=== WORK TASK ===
From the data below, return the exact lines starting at the line containing "The width and height of the screenshot is (277, 2576)." and ending at the line containing "The width and height of the screenshot is (608, 2576).", both included, and nothing else.

☆ ☆ ☆ ☆

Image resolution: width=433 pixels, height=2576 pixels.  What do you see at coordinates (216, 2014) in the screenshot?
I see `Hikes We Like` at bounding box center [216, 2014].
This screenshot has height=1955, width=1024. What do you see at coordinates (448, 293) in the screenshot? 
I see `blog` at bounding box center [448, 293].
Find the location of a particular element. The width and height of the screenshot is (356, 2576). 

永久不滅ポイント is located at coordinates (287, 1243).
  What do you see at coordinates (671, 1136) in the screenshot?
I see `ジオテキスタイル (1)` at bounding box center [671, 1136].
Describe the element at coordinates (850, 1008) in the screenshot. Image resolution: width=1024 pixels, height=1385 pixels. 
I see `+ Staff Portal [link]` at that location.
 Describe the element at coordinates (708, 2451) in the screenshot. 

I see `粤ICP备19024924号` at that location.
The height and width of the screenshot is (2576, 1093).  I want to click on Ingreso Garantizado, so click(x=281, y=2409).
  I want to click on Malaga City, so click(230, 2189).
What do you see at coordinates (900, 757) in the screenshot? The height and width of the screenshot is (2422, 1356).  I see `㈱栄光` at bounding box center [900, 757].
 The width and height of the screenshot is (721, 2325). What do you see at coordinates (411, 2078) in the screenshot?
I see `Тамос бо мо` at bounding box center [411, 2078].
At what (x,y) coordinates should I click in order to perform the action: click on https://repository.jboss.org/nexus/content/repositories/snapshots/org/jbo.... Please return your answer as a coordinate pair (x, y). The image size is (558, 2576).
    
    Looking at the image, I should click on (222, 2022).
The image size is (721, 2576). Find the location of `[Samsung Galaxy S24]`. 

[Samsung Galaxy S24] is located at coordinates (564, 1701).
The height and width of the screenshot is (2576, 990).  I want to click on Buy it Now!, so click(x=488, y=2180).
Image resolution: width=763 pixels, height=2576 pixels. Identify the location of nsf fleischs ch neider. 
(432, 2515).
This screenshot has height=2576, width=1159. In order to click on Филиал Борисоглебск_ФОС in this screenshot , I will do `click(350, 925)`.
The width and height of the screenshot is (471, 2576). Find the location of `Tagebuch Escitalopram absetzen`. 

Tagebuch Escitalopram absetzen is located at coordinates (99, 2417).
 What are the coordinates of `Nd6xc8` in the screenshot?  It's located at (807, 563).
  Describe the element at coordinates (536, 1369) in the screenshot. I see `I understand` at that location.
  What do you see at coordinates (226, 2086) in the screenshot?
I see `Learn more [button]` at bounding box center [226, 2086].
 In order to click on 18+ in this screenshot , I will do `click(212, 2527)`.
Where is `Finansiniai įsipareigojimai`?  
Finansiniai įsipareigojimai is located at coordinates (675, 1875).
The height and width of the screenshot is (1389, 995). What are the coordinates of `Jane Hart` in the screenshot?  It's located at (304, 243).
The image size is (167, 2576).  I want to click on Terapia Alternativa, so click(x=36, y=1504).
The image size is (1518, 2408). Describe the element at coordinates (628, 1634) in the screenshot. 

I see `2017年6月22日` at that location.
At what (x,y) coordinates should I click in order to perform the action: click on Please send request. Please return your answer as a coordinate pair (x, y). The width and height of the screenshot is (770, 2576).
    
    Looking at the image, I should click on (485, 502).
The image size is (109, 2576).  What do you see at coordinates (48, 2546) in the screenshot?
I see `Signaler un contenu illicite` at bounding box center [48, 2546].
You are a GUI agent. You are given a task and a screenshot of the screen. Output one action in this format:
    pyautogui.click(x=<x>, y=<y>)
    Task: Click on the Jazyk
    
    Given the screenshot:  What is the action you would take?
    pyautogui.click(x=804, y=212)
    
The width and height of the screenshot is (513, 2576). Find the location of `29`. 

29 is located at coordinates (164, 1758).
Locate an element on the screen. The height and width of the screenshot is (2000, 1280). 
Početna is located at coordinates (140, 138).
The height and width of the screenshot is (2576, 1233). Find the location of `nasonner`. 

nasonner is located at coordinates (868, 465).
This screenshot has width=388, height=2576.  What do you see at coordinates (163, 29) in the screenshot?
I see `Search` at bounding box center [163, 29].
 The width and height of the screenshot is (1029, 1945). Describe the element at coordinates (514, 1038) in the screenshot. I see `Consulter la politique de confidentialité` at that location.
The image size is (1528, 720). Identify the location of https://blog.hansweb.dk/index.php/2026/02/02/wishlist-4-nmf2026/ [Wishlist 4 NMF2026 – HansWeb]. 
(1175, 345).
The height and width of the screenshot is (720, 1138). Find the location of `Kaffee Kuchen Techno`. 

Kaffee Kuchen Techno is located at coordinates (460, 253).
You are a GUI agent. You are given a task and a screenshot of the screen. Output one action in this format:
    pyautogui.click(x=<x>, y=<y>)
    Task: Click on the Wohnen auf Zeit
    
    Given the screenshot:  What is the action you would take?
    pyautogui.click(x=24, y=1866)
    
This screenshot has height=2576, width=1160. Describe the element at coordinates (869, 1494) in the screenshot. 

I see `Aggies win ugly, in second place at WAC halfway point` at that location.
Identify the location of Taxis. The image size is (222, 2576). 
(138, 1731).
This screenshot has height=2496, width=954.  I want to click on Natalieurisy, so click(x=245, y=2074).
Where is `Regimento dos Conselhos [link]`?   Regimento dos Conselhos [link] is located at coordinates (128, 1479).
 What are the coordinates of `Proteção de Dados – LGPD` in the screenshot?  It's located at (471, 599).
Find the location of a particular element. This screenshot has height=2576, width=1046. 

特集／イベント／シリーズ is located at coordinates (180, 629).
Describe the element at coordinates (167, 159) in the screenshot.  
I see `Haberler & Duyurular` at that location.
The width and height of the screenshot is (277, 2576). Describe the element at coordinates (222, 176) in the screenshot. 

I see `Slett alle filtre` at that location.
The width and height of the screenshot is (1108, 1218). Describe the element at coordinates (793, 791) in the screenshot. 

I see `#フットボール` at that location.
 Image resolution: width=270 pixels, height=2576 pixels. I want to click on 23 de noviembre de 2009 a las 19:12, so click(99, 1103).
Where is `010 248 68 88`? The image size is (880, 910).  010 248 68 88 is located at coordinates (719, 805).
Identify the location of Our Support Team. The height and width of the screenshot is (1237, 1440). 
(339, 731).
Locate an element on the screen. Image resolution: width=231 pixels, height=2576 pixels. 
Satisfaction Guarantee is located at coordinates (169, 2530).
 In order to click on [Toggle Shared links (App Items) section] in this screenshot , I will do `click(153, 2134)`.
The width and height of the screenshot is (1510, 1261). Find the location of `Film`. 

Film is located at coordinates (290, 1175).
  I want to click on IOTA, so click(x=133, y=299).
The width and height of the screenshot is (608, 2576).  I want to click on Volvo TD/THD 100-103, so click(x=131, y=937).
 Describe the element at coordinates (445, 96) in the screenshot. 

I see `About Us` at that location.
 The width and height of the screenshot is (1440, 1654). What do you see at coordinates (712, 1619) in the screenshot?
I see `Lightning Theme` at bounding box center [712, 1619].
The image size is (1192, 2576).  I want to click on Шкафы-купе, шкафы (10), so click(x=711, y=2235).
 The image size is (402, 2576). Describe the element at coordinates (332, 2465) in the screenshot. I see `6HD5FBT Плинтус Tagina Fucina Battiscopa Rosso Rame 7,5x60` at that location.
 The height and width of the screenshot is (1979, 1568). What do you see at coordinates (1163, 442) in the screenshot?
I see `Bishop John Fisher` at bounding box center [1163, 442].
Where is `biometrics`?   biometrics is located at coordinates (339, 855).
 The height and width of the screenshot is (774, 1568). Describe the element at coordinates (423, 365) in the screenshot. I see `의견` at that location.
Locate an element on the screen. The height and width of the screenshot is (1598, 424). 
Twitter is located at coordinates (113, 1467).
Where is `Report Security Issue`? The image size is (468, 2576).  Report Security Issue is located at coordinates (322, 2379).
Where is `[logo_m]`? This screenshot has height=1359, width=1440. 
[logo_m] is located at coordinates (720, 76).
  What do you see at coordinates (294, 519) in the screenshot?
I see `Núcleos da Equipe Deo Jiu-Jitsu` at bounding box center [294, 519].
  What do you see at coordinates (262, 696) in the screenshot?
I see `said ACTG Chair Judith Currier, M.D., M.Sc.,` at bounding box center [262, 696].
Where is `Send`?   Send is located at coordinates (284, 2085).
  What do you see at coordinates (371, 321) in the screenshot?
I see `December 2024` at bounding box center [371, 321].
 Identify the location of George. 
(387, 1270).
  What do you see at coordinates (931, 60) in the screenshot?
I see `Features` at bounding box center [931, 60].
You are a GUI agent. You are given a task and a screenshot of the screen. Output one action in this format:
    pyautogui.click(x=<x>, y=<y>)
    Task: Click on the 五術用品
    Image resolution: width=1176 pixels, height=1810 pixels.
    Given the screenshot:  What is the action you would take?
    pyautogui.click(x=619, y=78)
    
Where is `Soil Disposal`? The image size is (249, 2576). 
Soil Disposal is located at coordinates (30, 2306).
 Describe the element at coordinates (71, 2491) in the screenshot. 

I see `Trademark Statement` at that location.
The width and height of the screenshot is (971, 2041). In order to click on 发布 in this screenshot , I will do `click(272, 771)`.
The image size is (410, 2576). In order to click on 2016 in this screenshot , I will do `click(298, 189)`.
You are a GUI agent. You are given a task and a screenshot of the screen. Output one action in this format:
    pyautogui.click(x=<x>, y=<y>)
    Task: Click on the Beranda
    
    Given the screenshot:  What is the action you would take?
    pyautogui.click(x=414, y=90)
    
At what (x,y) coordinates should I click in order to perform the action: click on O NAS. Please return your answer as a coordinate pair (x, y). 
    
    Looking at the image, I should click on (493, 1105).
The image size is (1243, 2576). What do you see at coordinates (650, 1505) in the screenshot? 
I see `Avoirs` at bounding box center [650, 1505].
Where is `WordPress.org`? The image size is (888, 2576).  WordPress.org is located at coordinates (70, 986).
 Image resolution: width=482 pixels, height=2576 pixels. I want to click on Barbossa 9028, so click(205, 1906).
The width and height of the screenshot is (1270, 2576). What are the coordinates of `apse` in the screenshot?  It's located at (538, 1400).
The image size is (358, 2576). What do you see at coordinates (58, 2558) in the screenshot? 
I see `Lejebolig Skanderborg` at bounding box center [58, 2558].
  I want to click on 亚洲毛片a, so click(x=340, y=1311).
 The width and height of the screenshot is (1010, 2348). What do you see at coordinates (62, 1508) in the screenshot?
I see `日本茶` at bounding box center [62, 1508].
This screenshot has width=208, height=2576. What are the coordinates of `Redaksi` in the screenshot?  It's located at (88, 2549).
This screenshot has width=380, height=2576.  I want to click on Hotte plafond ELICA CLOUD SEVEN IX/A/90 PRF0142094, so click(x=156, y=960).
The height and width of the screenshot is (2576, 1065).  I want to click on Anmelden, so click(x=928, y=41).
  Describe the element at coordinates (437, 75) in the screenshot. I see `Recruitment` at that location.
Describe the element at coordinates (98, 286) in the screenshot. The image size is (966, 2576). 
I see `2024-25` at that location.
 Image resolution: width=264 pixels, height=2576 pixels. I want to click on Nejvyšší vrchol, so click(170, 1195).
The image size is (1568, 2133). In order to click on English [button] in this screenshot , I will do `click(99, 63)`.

☆ ☆ ☆ ☆

=== TASK SOLUTION ===
The width and height of the screenshot is (277, 2576). Describe the element at coordinates (222, 176) in the screenshot. 

I see `Slett alle filtre` at that location.
The width and height of the screenshot is (1108, 1218). Describe the element at coordinates (793, 791) in the screenshot. 

I see `#フットボール` at that location.
 Image resolution: width=270 pixels, height=2576 pixels. I want to click on 23 de noviembre de 2009 a las 19:12, so click(99, 1103).
Where is `010 248 68 88`? The image size is (880, 910).  010 248 68 88 is located at coordinates (719, 805).
Identify the location of Our Support Team. The height and width of the screenshot is (1237, 1440). 
(339, 731).
Locate an element on the screen. Image resolution: width=231 pixels, height=2576 pixels. 
Satisfaction Guarantee is located at coordinates (169, 2530).
 In order to click on [Toggle Shared links (App Items) section] in this screenshot , I will do `click(153, 2134)`.
The width and height of the screenshot is (1510, 1261). Find the location of `Film`. 

Film is located at coordinates (290, 1175).
  I want to click on IOTA, so click(x=133, y=299).
The width and height of the screenshot is (608, 2576).  I want to click on Volvo TD/THD 100-103, so click(x=131, y=937).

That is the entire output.